> [Task description]: Scan the listing for "settings" and copy out each line that has it.

↓↓↓

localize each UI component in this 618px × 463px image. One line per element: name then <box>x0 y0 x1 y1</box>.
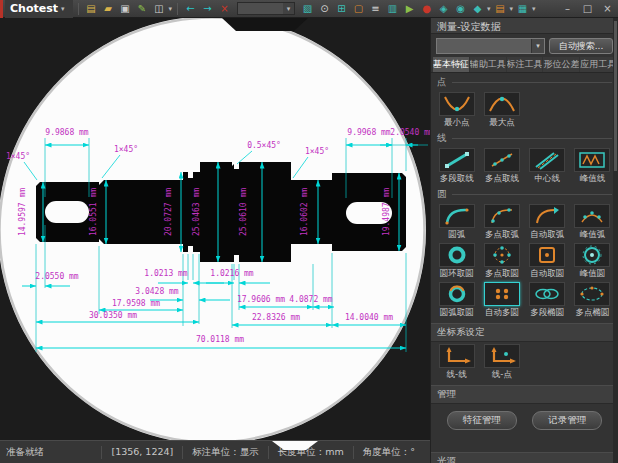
circle-tool-grid-row3: 圆弧取圆 自动多圆 多段椭圆 多点椭圆 <box>431 280 618 319</box>
tool-ring-circle[interactable]: 圆环取圆 <box>435 243 478 280</box>
section-light-header: 光源 <box>431 452 618 463</box>
search-row: ▾ 自动搜索... <box>431 34 618 57</box>
save-as-icon[interactable]: ◫ <box>152 2 167 16</box>
tool-max-point[interactable]: 最大点 <box>480 92 523 129</box>
color-picker-icon[interactable]: ▧ <box>300 2 315 16</box>
toolbar-separator <box>78 3 79 15</box>
section-line-label: 线 <box>431 129 618 146</box>
tool-multi-seg-line[interactable]: 多段取线 <box>435 148 478 185</box>
tool-multi-seg-ellipse[interactable]: 多段椭圆 <box>526 282 569 319</box>
delete-icon[interactable]: × <box>217 2 232 16</box>
section-coordinate-header: 坐标系设定 <box>431 323 618 342</box>
columns-view-icon[interactable]: ▥ <box>385 2 400 16</box>
record-manage-button[interactable]: 记录管理 <box>532 411 602 430</box>
tool-auto-arc[interactable]: 自动取弧 <box>526 204 569 241</box>
tab-aux-tools[interactable]: 辅助工具 <box>470 57 506 72</box>
undo-icon[interactable]: ← <box>183 2 198 16</box>
multi-point-circle-icon <box>484 243 520 267</box>
tool-multi-point-circle[interactable]: 多点取圆 <box>480 243 523 280</box>
tool-min-point[interactable]: 最小点 <box>435 92 478 129</box>
tool-line-point[interactable]: 线-点 <box>480 344 523 381</box>
light-tool-icon[interactable]: ▤ <box>493 2 508 16</box>
list-view-icon[interactable]: ≡ <box>368 2 383 16</box>
measurement-view-svg[interactable]: 9.9868 mm 9.9968 mm 2.0540 mm 1×45° 1×45… <box>0 18 430 440</box>
chevron-down-icon: ▾ <box>61 5 65 13</box>
tool-arc-circle[interactable]: 圆弧取圆 <box>435 282 478 319</box>
close-button[interactable]: × <box>601 3 614 14</box>
dim-dia-seg4: 25.0463 mm <box>192 188 201 236</box>
tab-basic-features[interactable]: 基本特征 <box>433 57 469 72</box>
combobox-arrow-icon[interactable]: ▾ <box>531 39 544 53</box>
auto-circle-icon <box>529 243 565 267</box>
shield-dropdown-icon[interactable]: ▾ <box>487 5 491 13</box>
status-length-unit: 长度单位：mm <box>268 446 353 459</box>
open-folder-icon[interactable]: ▰ <box>101 2 116 16</box>
dim-dia-end-right: 19.4987 mm <box>382 188 391 236</box>
dim-dia-center: 25.0610 mm <box>239 188 248 236</box>
app-title: Chotest <box>10 2 58 15</box>
toolbar-combobox[interactable]: ▾ <box>237 2 295 15</box>
dim-chamfer-left-end: 1×45° <box>6 152 30 161</box>
save-icon[interactable]: ▣ <box>118 2 133 16</box>
tool-peak-arc[interactable]: 峰值弧 <box>571 204 614 241</box>
shield-tool-icon[interactable]: ◆ <box>470 2 485 16</box>
panel-scrollbar[interactable] <box>613 18 618 463</box>
section-circle-label: 圆 <box>431 185 618 202</box>
dim-groove-right: 1.0216 mm <box>210 269 254 278</box>
multi-point-arc-icon <box>484 204 520 228</box>
calibration-grid-icon[interactable]: ⊞ <box>334 2 349 16</box>
status-angle-unit: 角度单位：° <box>353 446 424 459</box>
stage-fixture-shadow <box>222 18 308 31</box>
tool-center-line[interactable]: 中心线 <box>526 148 569 185</box>
screen-view-icon[interactable]: ▢ <box>351 2 366 16</box>
status-coordinates: [1356, 1224] <box>101 446 182 459</box>
image-settings-icon[interactable]: ▦ <box>515 2 530 16</box>
new-file-icon[interactable]: ▤ <box>84 2 99 16</box>
min-point-icon <box>439 92 475 116</box>
auto-search-button[interactable]: 自动搜索... <box>549 38 613 54</box>
redo-icon[interactable]: → <box>200 2 215 16</box>
play-icon[interactable]: ▶ <box>402 2 417 16</box>
tool-line-line[interactable]: 线-线 <box>435 344 478 381</box>
line-line-axes-icon <box>439 344 475 368</box>
app-menu-button[interactable]: Chotest ▾ <box>5 0 73 18</box>
multi-seg-ellipse-icon <box>529 282 565 306</box>
tab-app-tools[interactable]: 应用工具 <box>580 57 616 72</box>
measure-settings-panel: 测量-设定数据 ▾ 自动搜索... 基本特征 辅助工具 标注工具 形位公差 应用… <box>430 18 618 463</box>
tab-geometric-tolerance[interactable]: 形位公差 <box>543 57 579 72</box>
dim-chamfer-center: 0.5×45° <box>247 141 281 150</box>
tool-auto-circle[interactable]: 自动取圆 <box>526 243 569 280</box>
tab-annotation-tools[interactable]: 标注工具 <box>507 57 543 72</box>
light-dropdown-icon[interactable]: ▾ <box>510 5 514 13</box>
dim-len-total: 70.0118 mm <box>196 335 244 344</box>
measure-tool-icon[interactable]: ◈ <box>436 2 451 16</box>
manage-buttons-row: 特征管理 记录管理 <box>431 404 618 434</box>
line-point-axes-icon <box>484 344 520 368</box>
circles-tool-icon[interactable]: ◉ <box>453 2 468 16</box>
maximize-button[interactable]: □ <box>581 3 594 14</box>
tool-peak-line[interactable]: 峰值线 <box>571 148 614 185</box>
circle-tool-grid-row1: 圆弧 多点取弧 自动取弧 峰值弧 <box>431 202 618 241</box>
zoom-icon[interactable]: ⊙ <box>317 2 332 16</box>
multi-point-ellipse-icon <box>574 282 610 306</box>
measurement-viewport[interactable]: 9.9868 mm 9.9968 mm 2.0540 mm 1×45° 1×45… <box>0 18 430 440</box>
edit-icon[interactable]: ✎ <box>135 2 150 16</box>
combobox-arrow-icon[interactable]: ▾ <box>283 3 294 14</box>
tool-auto-multi-circle[interactable]: 自动多圆 <box>480 282 523 319</box>
dim-len-step-right: 4.0872 mm <box>289 295 333 304</box>
record-icon[interactable]: ● <box>419 2 434 16</box>
tool-multi-point-ellipse[interactable]: 多点椭圆 <box>571 282 614 319</box>
feature-manage-button[interactable]: 特征管理 <box>447 411 517 430</box>
tool-peak-circle[interactable]: 峰值圆 <box>571 243 614 280</box>
tool-multi-point-line[interactable]: 多点取线 <box>480 148 523 185</box>
app-window: Chotest ▾ ▤ ▰ ▣ ✎ ◫ ▾ ← → × ▾ ▧ ⊙ ⊞ ▢ ≡ … <box>0 0 618 463</box>
save-as-dropdown-icon[interactable]: ▾ <box>169 5 173 13</box>
image-dropdown-icon[interactable]: ▾ <box>532 5 536 13</box>
dim-len-mid-right: 17.9606 mm <box>237 295 285 304</box>
tool-multi-point-arc[interactable]: 多点取弧 <box>480 204 523 241</box>
minimize-button[interactable]: – <box>561 3 574 14</box>
feature-combobox[interactable]: ▾ <box>436 38 545 54</box>
tool-arc[interactable]: 圆弧 <box>435 204 478 241</box>
scrollbar-thumb[interactable] <box>614 21 617 171</box>
dim-len-seg2: 17.9598 mm <box>112 299 160 308</box>
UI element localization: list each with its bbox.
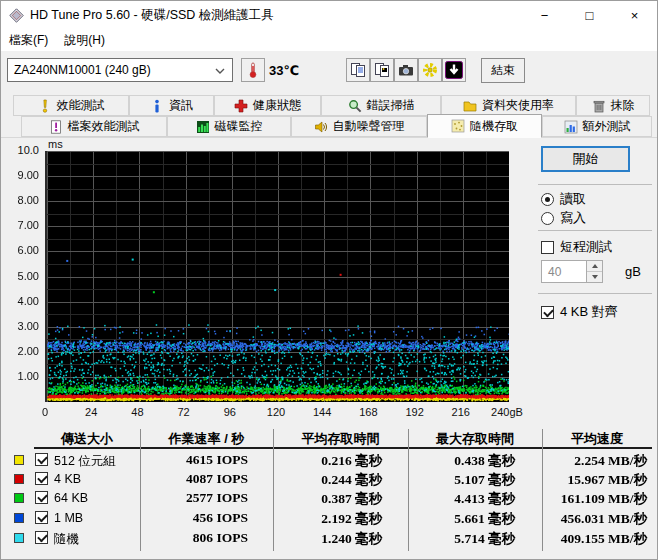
align-checkbox[interactable]: 4 KB 對齊 (541, 303, 618, 321)
tab-strip: 效能測試 資訊 健康狀態 錯誤掃描 資料夾使用率 抹除 (1, 95, 657, 138)
y-tick-label: 9.00 (1, 169, 39, 181)
radio-icon (541, 212, 554, 225)
random-access-chart (45, 151, 509, 402)
y-tick-label: 3.00 (1, 320, 39, 332)
avg-speed-value: 161.109 MB/秒 (561, 490, 647, 508)
tab-label: 資訊 (169, 97, 193, 114)
avg-time-value: 0.216 毫秒 (321, 452, 382, 470)
tab-label: 檔案效能測試 (68, 118, 140, 135)
align-label: 4 KB 對齊 (560, 303, 618, 321)
copy-image-button[interactable] (370, 58, 394, 82)
tab-label: 隨機存取 (470, 118, 518, 135)
series-checkbox[interactable] (35, 472, 48, 485)
temperature-value: 33℃ (269, 63, 299, 78)
trash-icon (592, 99, 606, 113)
avg-speed-value: 456.031 MB/秒 (561, 510, 647, 528)
tab-label: 自動噪聲管理 (333, 118, 405, 135)
start-button[interactable]: 開始 (541, 146, 630, 172)
maximize-button[interactable]: □ (567, 1, 612, 29)
max-time-value: 5.661 毫秒 (454, 510, 515, 528)
table-row: 512 位元組 4615 IOPS 0.216 毫秒 0.438 毫秒 2.25… (1, 452, 658, 469)
tab-benchmark[interactable]: 效能測試 (13, 95, 129, 116)
table-row: 64 KB 2577 IOPS 0.387 毫秒 4.413 毫秒 161.10… (1, 490, 658, 507)
extra-tests-icon (564, 120, 578, 134)
temperature-button[interactable] (241, 58, 265, 82)
toolbar: ZA240NM10001 (240 gB) 33℃ (1, 51, 657, 93)
gear-icon (422, 62, 438, 78)
test-size-spinner[interactable]: 40 (541, 260, 603, 283)
short-test-label: 短程測試 (560, 238, 612, 256)
tab-aam[interactable]: 自動噪聲管理 (291, 116, 427, 137)
series-checkbox[interactable] (35, 531, 48, 544)
max-time-value: 5.107 毫秒 (454, 471, 515, 489)
drive-select[interactable]: ZA240NM10001 (240 gB) (7, 58, 233, 82)
tab-health[interactable]: 健康狀態 (214, 95, 321, 116)
x-tick-label: 240gB (487, 406, 527, 418)
iops-value: 456 IOPS (193, 510, 248, 526)
minimize-button[interactable]: − (522, 1, 567, 29)
y-tick-label: 5.00 (1, 270, 39, 282)
read-radio[interactable]: 讀取 (541, 190, 586, 208)
tab-info[interactable]: 資訊 (129, 95, 214, 116)
tab-folder-usage[interactable]: 資料夾使用率 (441, 95, 576, 116)
magnifier-icon (348, 99, 362, 113)
transfer-size-label: 隨機 (54, 531, 79, 548)
download-arrow-icon (445, 61, 463, 79)
y-tick-label: 2.00 (1, 345, 39, 357)
test-size-value: 40 (548, 265, 561, 279)
avg-time-value: 2.192 毫秒 (321, 510, 382, 528)
app-icon (9, 8, 24, 23)
series-checkbox[interactable] (35, 453, 48, 466)
spinner-up-button[interactable] (587, 261, 602, 272)
tab-extra-tests[interactable]: 額外測試 (542, 116, 652, 137)
screenshot-button[interactable] (394, 58, 418, 82)
tab-label: 效能測試 (57, 97, 105, 114)
y-tick-label: 1.00 (1, 370, 39, 382)
col-header-avg-time: 平均存取時間 (273, 430, 408, 448)
menu-help[interactable]: 說明(H) (56, 30, 113, 51)
tab-label: 健康狀態 (253, 97, 301, 114)
avg-time-value: 0.387 毫秒 (321, 490, 382, 508)
y-tick-label: 10.0 (1, 144, 39, 156)
transfer-size-label: 4 KB (54, 472, 81, 486)
avg-speed-value: 409.155 MB/秒 (561, 530, 647, 548)
col-header-avg-speed: 平均速度 (542, 430, 652, 448)
series-checkbox[interactable] (35, 491, 48, 504)
exit-button[interactable]: 結束 (481, 58, 525, 83)
tab-label: 資料夾使用率 (482, 97, 554, 114)
read-label: 讀取 (560, 190, 586, 208)
copy-image-icon (374, 62, 390, 78)
test-size-unit: gB (625, 264, 641, 279)
tab-erase[interactable]: 抹除 (576, 95, 650, 116)
write-radio[interactable]: 寫入 (541, 209, 586, 227)
hd-tune-window: HD Tune Pro 5.60 - 硬碟/SSD 檢測維護工具 − □ × 檔… (0, 0, 658, 560)
window-title: HD Tune Pro 5.60 - 硬碟/SSD 檢測維護工具 (30, 7, 274, 24)
y-tick-label: 4.00 (1, 295, 39, 307)
x-tick-label: 168 (348, 406, 388, 418)
download-button[interactable] (442, 58, 466, 82)
menu-bar: 檔案(F) 說明(H) (1, 29, 657, 51)
options-button[interactable] (418, 58, 442, 82)
avg-time-value: 0.244 毫秒 (321, 471, 382, 489)
tab-file-benchmark[interactable]: 檔案效能測試 (21, 116, 167, 137)
tab-error-scan[interactable]: 錯誤掃描 (321, 95, 441, 116)
series-color-swatch (14, 513, 24, 523)
tab-label: 抹除 (611, 97, 635, 114)
short-test-checkbox[interactable]: 短程測試 (541, 238, 612, 256)
x-tick-label: 72 (164, 406, 204, 418)
close-button[interactable]: × (612, 1, 657, 29)
tab-disk-monitor[interactable]: 磁碟監控 (167, 116, 291, 137)
copy-text-button[interactable] (346, 58, 370, 82)
y-axis-unit: ms (48, 138, 63, 150)
series-checkbox[interactable] (35, 511, 48, 524)
spinner-down-button[interactable] (587, 272, 602, 283)
tab-random-access[interactable]: 隨機存取 (427, 114, 542, 138)
checkbox-icon (541, 306, 554, 319)
series-color-swatch (14, 533, 24, 543)
avg-speed-value: 2.254 MB/秒 (574, 452, 647, 470)
max-time-value: 4.413 毫秒 (454, 490, 515, 508)
y-tick-label: 8.00 (1, 194, 39, 206)
table-row: 1 MB 456 IOPS 2.192 毫秒 5.661 毫秒 456.031 … (1, 510, 658, 527)
menu-file[interactable]: 檔案(F) (1, 30, 56, 51)
tab-label: 額外測試 (583, 118, 631, 135)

↑↑↑

> [Result below]:
image-settings-icon[interactable]: ▦ <box>515 2 530 16</box>
measure-settings-panel: 测量-设定数据 ▾ 自动搜索... 基本特征 辅助工具 标注工具 形位公差 应用… <box>430 18 618 463</box>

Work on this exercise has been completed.